▸ Task goal
Extract each line holding the word "nach" from the entries.

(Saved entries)
=== Section Start ===
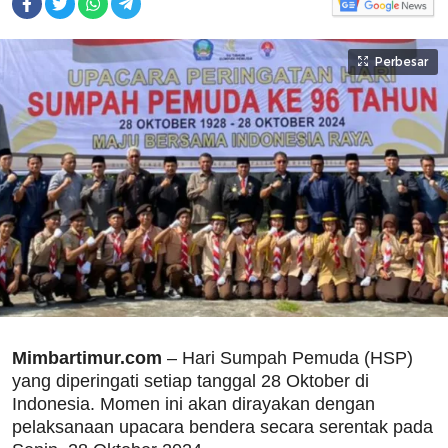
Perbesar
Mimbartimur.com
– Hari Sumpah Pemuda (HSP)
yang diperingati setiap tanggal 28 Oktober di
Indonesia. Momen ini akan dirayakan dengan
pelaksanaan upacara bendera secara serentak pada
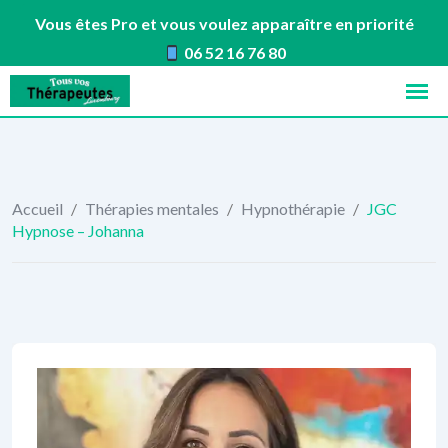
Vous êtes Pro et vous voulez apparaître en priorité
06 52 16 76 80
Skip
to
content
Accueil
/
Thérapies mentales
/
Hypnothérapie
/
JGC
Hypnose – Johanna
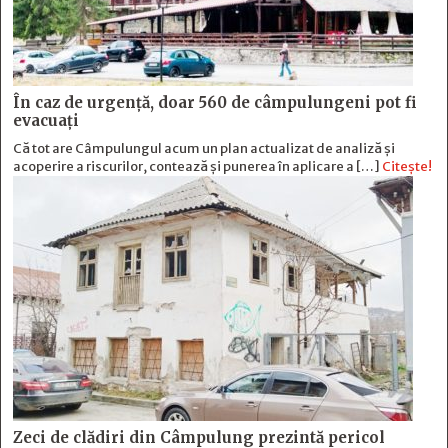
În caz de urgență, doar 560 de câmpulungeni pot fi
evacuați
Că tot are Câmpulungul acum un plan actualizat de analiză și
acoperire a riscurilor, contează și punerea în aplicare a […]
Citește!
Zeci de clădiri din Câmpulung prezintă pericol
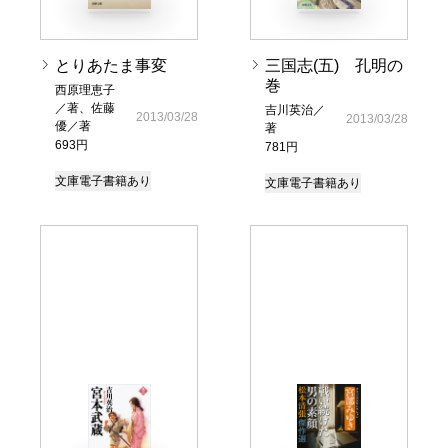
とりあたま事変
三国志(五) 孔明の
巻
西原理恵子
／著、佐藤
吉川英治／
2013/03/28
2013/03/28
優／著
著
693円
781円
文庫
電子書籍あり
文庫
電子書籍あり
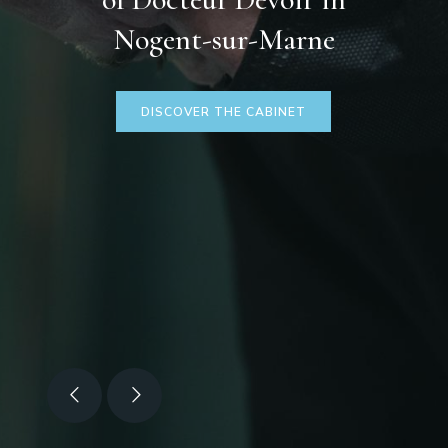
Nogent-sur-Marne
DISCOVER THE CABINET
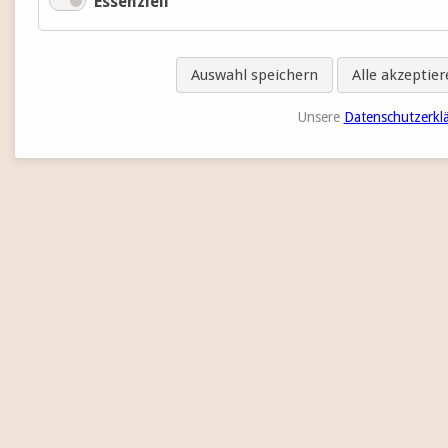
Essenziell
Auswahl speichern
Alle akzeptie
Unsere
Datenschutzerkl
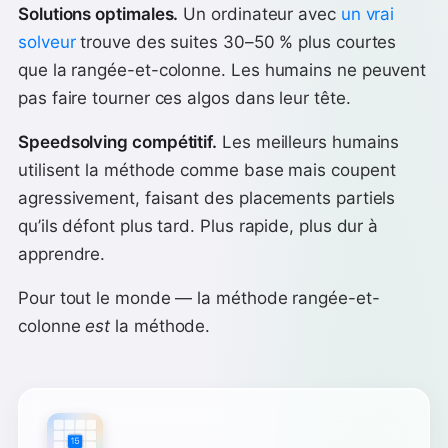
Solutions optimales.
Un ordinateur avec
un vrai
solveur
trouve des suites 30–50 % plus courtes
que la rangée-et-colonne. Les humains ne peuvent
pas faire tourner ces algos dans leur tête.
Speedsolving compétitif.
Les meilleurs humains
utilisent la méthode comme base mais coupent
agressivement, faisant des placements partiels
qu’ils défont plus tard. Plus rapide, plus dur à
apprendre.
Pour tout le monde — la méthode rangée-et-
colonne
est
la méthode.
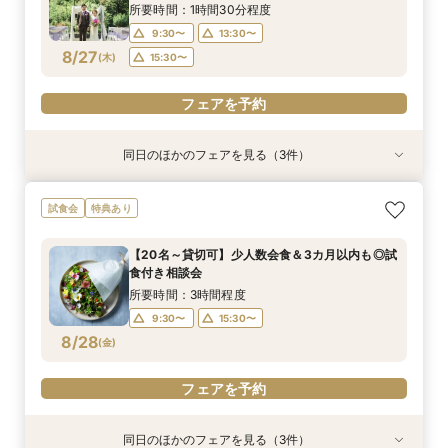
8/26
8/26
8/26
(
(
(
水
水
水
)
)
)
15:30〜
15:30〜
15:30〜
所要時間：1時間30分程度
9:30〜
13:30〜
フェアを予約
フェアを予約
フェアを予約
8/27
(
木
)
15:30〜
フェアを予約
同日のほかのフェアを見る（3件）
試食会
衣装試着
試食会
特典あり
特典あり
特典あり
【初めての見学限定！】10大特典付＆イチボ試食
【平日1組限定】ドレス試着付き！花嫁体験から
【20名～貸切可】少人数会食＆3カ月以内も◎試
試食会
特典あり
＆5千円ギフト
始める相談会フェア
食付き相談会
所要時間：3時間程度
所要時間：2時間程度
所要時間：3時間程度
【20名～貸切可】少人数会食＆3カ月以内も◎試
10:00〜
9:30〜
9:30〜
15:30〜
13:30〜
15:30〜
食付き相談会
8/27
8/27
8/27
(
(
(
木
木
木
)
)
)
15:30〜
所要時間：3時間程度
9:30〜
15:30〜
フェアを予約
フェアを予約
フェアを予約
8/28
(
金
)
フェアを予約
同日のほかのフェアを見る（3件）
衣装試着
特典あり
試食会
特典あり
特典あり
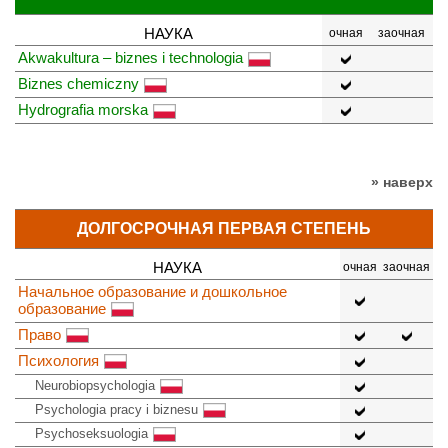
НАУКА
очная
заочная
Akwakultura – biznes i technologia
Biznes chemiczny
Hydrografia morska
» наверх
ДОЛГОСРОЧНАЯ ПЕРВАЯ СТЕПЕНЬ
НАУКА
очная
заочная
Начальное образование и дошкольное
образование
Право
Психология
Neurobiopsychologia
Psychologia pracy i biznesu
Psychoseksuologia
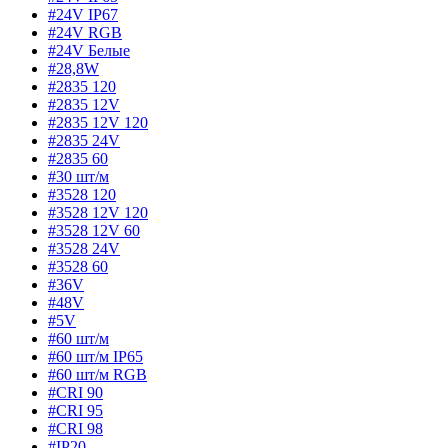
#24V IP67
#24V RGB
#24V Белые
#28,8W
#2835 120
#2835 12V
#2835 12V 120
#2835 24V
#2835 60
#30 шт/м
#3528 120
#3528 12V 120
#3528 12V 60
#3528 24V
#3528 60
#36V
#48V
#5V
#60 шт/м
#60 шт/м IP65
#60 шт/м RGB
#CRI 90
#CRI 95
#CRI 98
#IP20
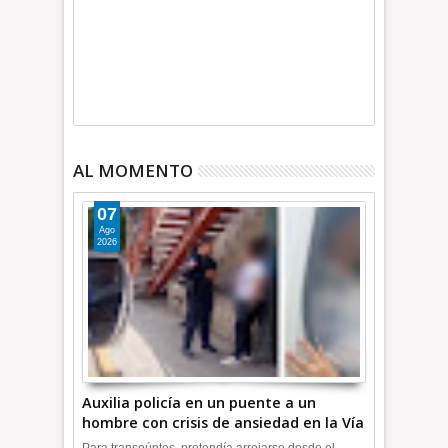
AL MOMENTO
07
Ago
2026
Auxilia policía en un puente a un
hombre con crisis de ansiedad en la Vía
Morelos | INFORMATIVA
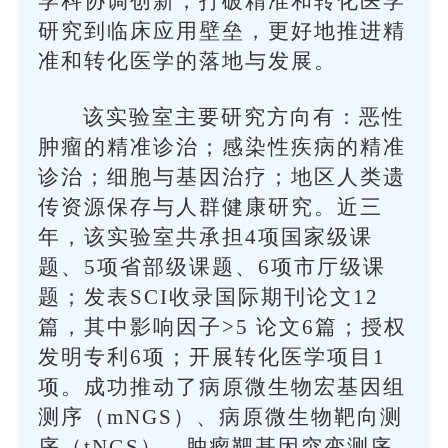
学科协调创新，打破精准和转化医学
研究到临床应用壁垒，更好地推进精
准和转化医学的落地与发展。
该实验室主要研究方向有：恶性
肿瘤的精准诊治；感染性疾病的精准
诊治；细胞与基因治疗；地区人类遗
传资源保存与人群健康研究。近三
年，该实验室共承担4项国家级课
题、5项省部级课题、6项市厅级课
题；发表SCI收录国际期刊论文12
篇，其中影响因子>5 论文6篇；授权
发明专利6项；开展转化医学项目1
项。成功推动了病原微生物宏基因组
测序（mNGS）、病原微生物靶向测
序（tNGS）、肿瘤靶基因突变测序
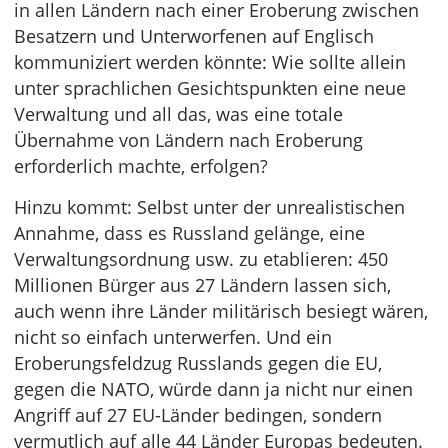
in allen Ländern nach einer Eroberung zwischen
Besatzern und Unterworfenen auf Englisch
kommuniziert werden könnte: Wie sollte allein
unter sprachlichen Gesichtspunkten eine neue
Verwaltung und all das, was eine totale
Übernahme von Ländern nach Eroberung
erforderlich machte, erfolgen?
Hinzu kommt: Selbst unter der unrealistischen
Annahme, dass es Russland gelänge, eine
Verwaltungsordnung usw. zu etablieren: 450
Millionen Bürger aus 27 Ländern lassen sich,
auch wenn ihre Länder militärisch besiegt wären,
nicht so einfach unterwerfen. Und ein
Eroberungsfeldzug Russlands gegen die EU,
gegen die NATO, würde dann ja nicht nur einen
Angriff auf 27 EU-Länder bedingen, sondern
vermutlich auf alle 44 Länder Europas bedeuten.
=== Section End ===
▸ The completed task
in allen Ländern nach einer Eroberung zwischen
Übernahme von Ländern nach Eroberung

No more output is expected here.